**TASK TO CARRY OUT:**
From the records below, take each line where the string "складу" shows up and copy it.

**AVAILABLE DATA:**
════════════════════

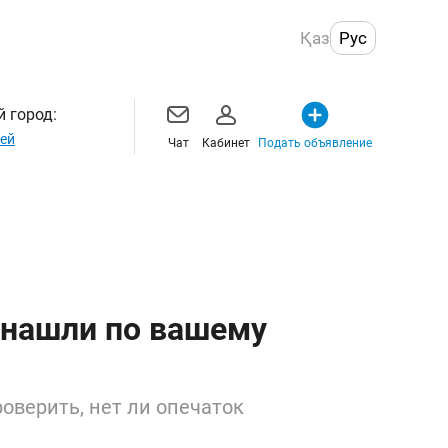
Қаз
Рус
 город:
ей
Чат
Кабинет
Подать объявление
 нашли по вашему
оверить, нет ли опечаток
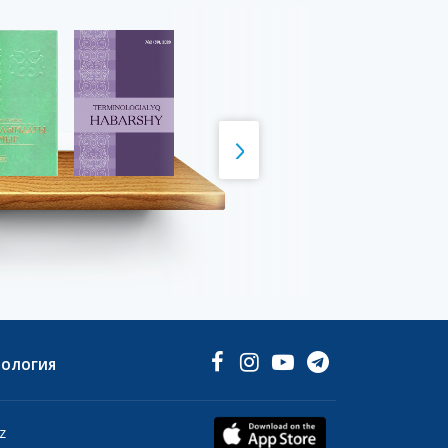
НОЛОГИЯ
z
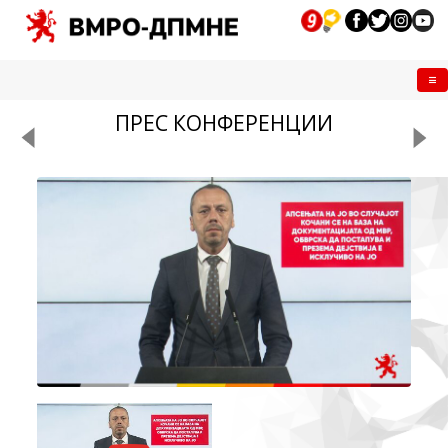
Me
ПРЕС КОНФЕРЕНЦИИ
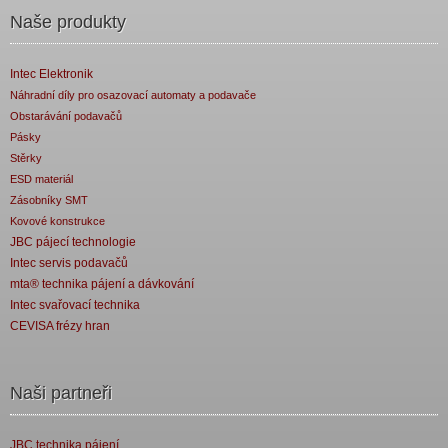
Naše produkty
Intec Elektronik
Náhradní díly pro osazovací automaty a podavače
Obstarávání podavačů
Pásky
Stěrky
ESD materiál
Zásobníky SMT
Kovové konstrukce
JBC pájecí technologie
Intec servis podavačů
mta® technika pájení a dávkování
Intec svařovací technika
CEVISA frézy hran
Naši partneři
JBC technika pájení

════════════════════

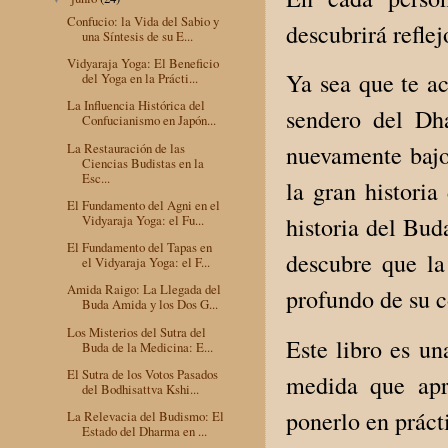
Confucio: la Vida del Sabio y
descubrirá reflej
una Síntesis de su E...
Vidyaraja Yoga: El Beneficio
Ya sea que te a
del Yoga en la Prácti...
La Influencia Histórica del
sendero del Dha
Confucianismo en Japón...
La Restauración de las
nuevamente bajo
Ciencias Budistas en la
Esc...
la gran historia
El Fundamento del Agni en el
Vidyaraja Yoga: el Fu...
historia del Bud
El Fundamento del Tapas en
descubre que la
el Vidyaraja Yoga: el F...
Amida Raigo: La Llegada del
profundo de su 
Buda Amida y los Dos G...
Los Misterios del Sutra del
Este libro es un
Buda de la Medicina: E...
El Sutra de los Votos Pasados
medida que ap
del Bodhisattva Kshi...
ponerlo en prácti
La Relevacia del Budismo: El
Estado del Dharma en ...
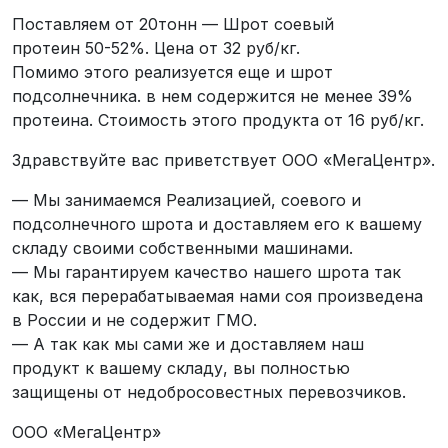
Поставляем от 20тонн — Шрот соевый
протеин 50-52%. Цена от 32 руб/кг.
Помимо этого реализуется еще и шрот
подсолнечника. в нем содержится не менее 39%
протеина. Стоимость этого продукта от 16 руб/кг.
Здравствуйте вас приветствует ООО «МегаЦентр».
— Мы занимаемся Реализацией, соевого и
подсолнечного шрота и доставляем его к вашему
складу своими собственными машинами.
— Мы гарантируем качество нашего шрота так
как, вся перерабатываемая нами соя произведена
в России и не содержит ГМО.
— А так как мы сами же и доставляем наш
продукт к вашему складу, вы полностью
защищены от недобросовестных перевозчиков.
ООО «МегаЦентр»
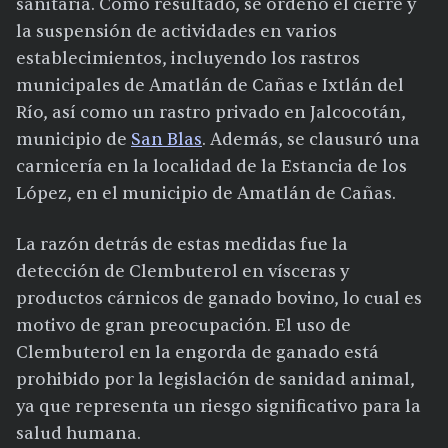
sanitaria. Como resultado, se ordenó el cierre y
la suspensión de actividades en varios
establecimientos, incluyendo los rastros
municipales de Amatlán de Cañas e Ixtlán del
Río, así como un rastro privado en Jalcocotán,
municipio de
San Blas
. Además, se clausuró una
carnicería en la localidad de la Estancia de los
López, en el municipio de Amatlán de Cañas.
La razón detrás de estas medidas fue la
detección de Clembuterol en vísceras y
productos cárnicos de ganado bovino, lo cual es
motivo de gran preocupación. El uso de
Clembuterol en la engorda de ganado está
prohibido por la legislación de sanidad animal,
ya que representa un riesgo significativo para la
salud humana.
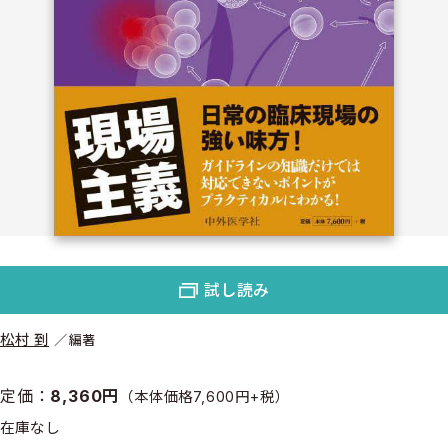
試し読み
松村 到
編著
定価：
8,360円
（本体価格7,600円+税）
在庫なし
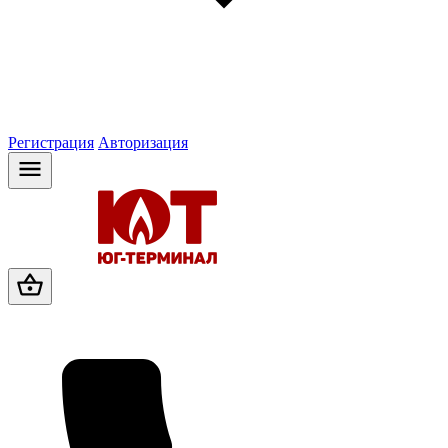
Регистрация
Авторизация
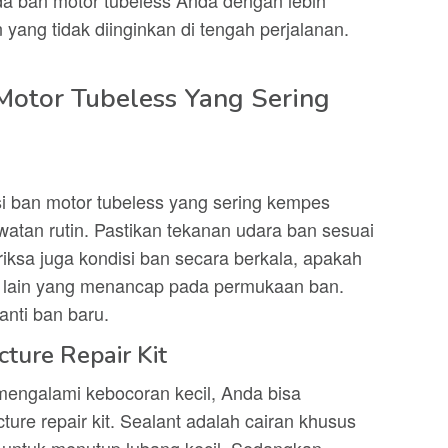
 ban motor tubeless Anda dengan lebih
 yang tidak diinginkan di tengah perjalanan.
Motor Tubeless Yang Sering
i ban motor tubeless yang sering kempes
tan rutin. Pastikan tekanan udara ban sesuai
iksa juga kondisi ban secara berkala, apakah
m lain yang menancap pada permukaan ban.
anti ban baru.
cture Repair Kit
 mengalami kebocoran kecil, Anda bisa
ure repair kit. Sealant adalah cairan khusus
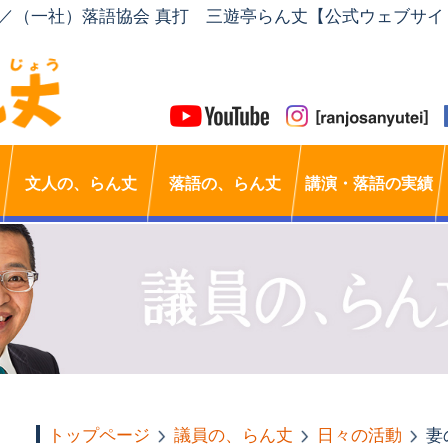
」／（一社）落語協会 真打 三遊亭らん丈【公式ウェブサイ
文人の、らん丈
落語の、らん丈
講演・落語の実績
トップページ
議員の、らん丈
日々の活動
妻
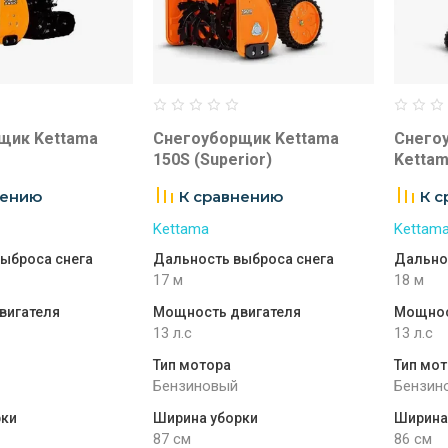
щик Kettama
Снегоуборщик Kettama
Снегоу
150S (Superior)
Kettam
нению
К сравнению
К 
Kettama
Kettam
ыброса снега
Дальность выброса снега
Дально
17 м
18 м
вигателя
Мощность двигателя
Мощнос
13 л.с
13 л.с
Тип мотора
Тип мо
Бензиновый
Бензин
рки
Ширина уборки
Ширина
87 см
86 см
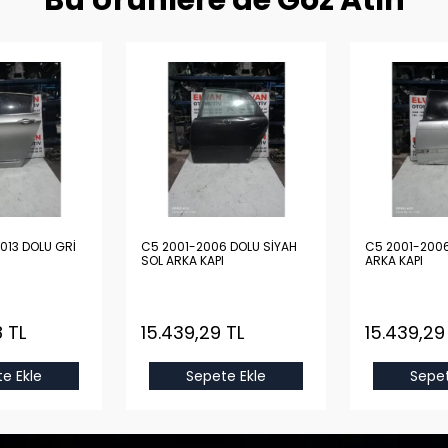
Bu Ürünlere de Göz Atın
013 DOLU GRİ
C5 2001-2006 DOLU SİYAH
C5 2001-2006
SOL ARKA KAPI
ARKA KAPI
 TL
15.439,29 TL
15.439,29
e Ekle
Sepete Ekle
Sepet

════════════════════

**WRITTEN RESPONSE:**
складу своими собственными машинами.
продукт к вашему складу, вы полностью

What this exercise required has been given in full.